06/16/2026
June 16, 1775
George Washington makes his acceptance speech in Congress.
As a gesture of civic virtue, he declines a salary but requests that Congress pay his expenses at the close of the war.
On July 1, 1783, Washington submits to the Continental Board of Treasury his expense account.
06/15/2026
June 15, 1775
The Continental Congress commissioned George Washington as Commander in Chief of the Continental Army.
Washington was selected over other candidates such as John Hancock based on his previous military experience and the hope that a leader from Virginia could help unite the colonies.
Washington left for Massachusetts within days of receiving his commission and assumed command of the Continental Army in Cambridge on July 3, 1775.
After eight years of war, Washington resigned his commission as Commander in Chief on December 23, 1783.
(Currier and Ives published this lithograph depiction of Washington's appointment as Commander-in-Chief in 1876.)
https://www.loc.gov/item/2002698163/
06/15/2026
On June 15, 1776, the Assembly of the Lower Counties of Pennsylvania declares itself independent of British and Pennsylvanian authority, thereby creating the state of Delaware.
Delaware did not exist as a colony under British rule.
As of 1704, Pennsylvania had two colonial assemblies: one for the “Upper Counties,” originally Bucks, Chester and Philadelphia, and one for the “Lower Counties on the Delaware” of New Castle, Kent and Sussex. All of the counties shared one governor.
06/14/2026
June 14, 1777
The Flag Resolution
The Continental Congress adopted a resolution stating that "the flag of the United States be thirteen alternate stripes red and white" and that "the Union be thirteen stars, white in a blue field, representing a new Constellation."
06/14/2026
On 14 June 1775, the Continental Congress in Philadelphia adopted the New England Army of Observation, making it a “continental” army — a united fighting force — that could represent all 13 colonies with the addition of the troops from the three middle colonies. The Continental Army thus became America’s first national institution.

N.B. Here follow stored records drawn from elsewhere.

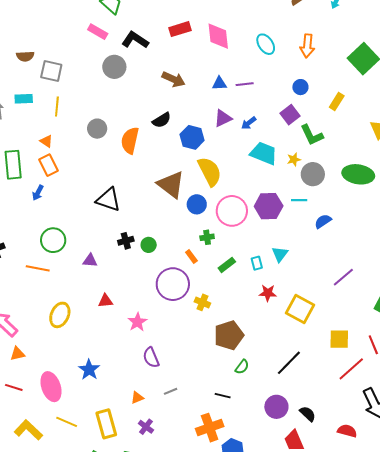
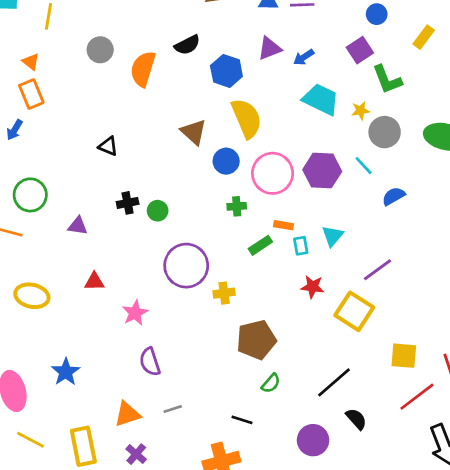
brown triangle: (171, 185) -> (194, 132), size x0.7
black triangle: (108, 200) -> (108, 146), size x0.6
cyan line: (299, 200) -> (364, 166), turned 42
orange rectangle: (191, 256) -> (284, 225), moved, turned -48
purple line: (343, 277) -> (377, 270), moved
yellow cross: (202, 302) -> (224, 293), turned -35
yellow ellipse: (60, 315) -> (32, 296), turned 75
orange triangle: (137, 398) -> (127, 414), size x1.5
black semicircle: (308, 414) -> (356, 419), moved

The Continental Congress further:
“Resolved, that six companies of expert riflemen [sic], be immediately raised in Pennsylvania, two in Maryland, and two in Virginia; that each company consist of a captain, three lieutenants, four serjeants, four corporals, a drummer or trumpeter, and sixty-eight privates.… that each company, as soon as completed [sic], shall march and join the army near Boston, to be there employed as light infantry, under the command of the chief Officer in that army.”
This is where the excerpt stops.